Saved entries
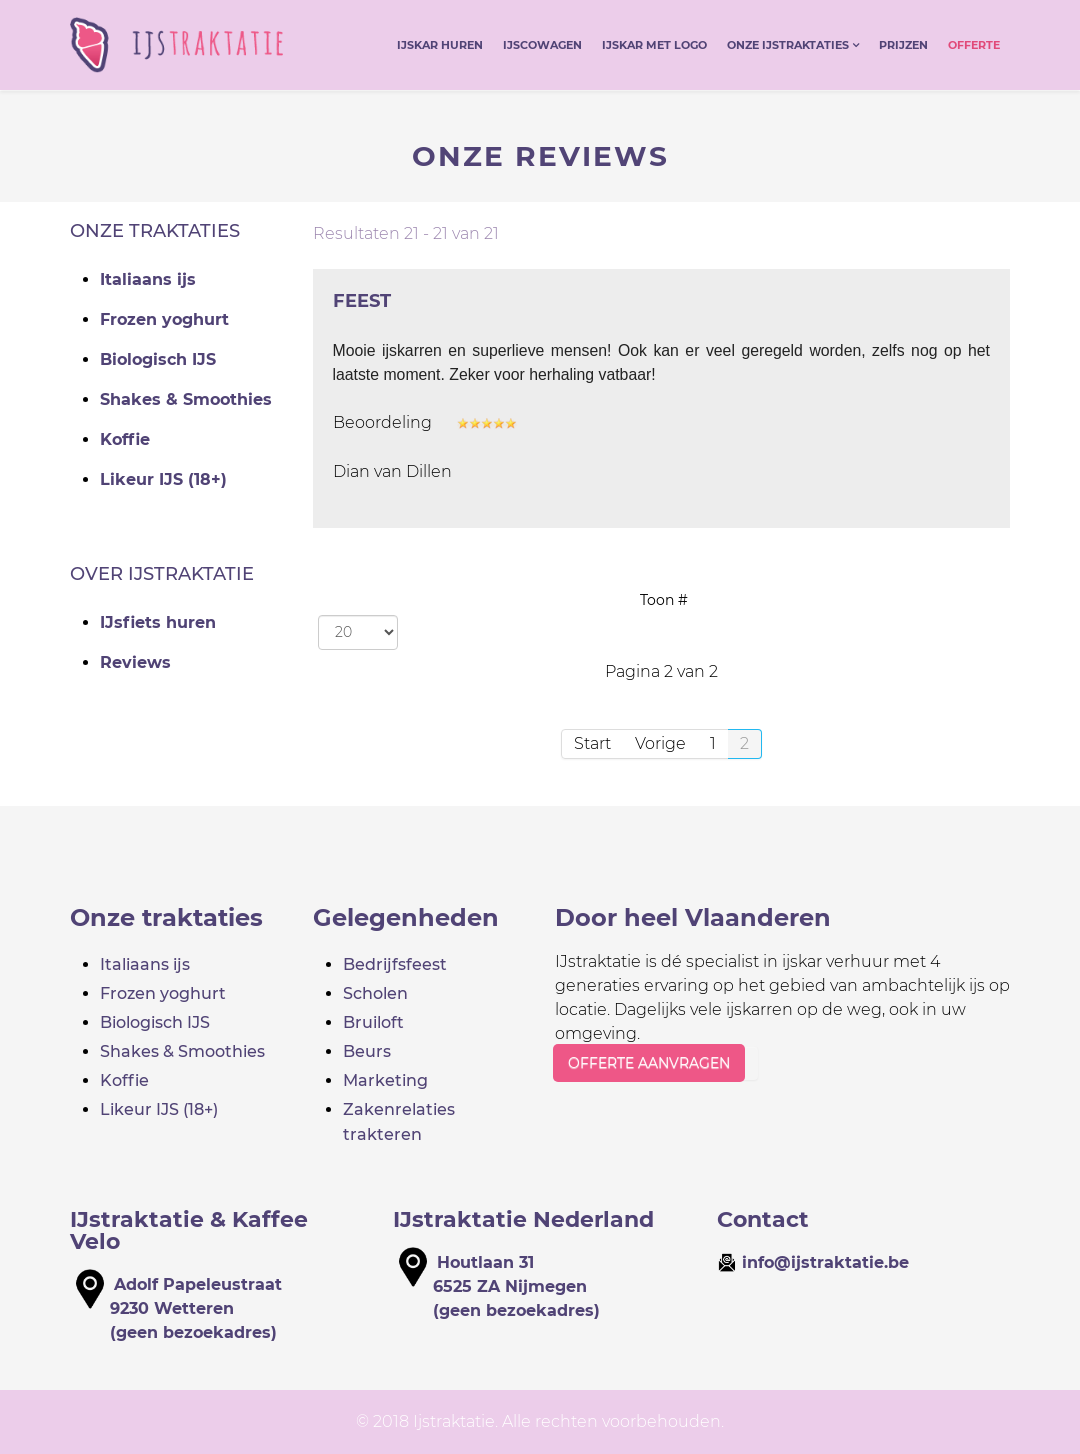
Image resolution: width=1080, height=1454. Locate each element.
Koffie (125, 439)
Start (592, 743)
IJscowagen (542, 45)
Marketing (385, 1080)
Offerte (974, 45)
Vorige (660, 743)
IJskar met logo (654, 45)
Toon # (664, 600)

What this task involves: Give the records back verbatim, pictures excluded.

Task response:
Image resolution: width=1080, height=1454. Locate each element.
Koffie (125, 439)
Start (592, 743)
IJscowagen (542, 45)
Marketing (385, 1080)
Offerte (974, 45)
Vorige (660, 743)
IJskar met logo (654, 45)
Toon # (664, 600)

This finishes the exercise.